Quietly, Cam said, “Mom? Just one thing. It wasn’t Alex. It was me. If you have to blame one of us, blame me. And also … Mom? We won’t do it again.”
If Emily heard her, she didn’t show it. She’d spent hours panicked at the thought that something awful had happened to them. She was too worked up now to turn the switch to cool down. In fact, she was just warming up.
“If I find out you involved your brother in this …”
Alex fell back onto the oppos
ite end of the sofa where Cam had curled up again. Without glancing at each other, they suffered in polite silence through Emily’s tirade. It finally ended with, “I can’t wait to hear why you did this and, giving you the benefit of the doubt, I’m assuming there’s a very good reason.”

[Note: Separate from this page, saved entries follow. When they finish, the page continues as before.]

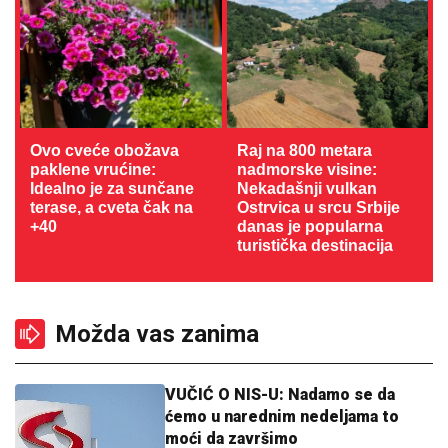
Ovo cveće obožava
Raj na 800 metara
paklene vrućine:
nadmorske visine:
Idealno je za sunčane
Nekadašnji vulkan
terase, a cveta čak na
Ostrvica u srcu Srbije
+40
danas je popularna
turistička destinacija
Možda vas zanima
VUČIĆ O NIS-U: Nadamo se da
ćemo u narednim nedeljama to
moći da završimo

Of course there was. Just none Emily would believe. In fact, there was nothing they could say to Dave, either, when he arrived home a few minutes later. David Barnes, who knew Karsh, who knew the importance of protecting the girls — though not specifically why or from what — was as angry as Cam had ever seen him. Clearly, he was severely shaken by what might have happened to them, and of failing as a father and a guardian.
“But, Dad,” Cam began.
“We’re so sorry, uh …” Alex thoughtfully omitted “dude” from the end of the sentence.
Emily sighed deeply and glanced at her husband. His usually smiling, mustached face was stern and ashen.
Cam looked at Alex, who nodded knowingly.
They were so grounded.
Grounded at home. Detention at school. Alex’s life was nothing if not well balanced. Twin punishments for only one twin.
Of course, cutting was not exactly Alex’s first infraction at Marble Bay High. But it was Cam’s trouble debut, so she got off scot-free —
Unless you counted the Six Pack’s slam book of snooping. Beth, Kristen, Bree, Sukari, and Amanda were all over the leader of the pack to spill, dish, get down, and tell them where she and her twin had been. In the end they had to settle for Cam’s lame excuse: “Als and I just had stuff to do.”
Everyone swallowed it but Beth.
All morning long, Cam’s curly-haired bff pestered her. “What happened? Why didn’t you answer my calls, my IMs? Were you at the doctor? Did it have to do with your … you know … mini space-out the other day?”
Cam pressed assurances on Beth, but nothing worked. In third period Spanish, her rangy bud played the I-know-you-better-than-anyone, I-know-when-something’s-wrong card. And then, her voice laced with real fear, she asked softly, “You’re not, like, sick or anything, are you?”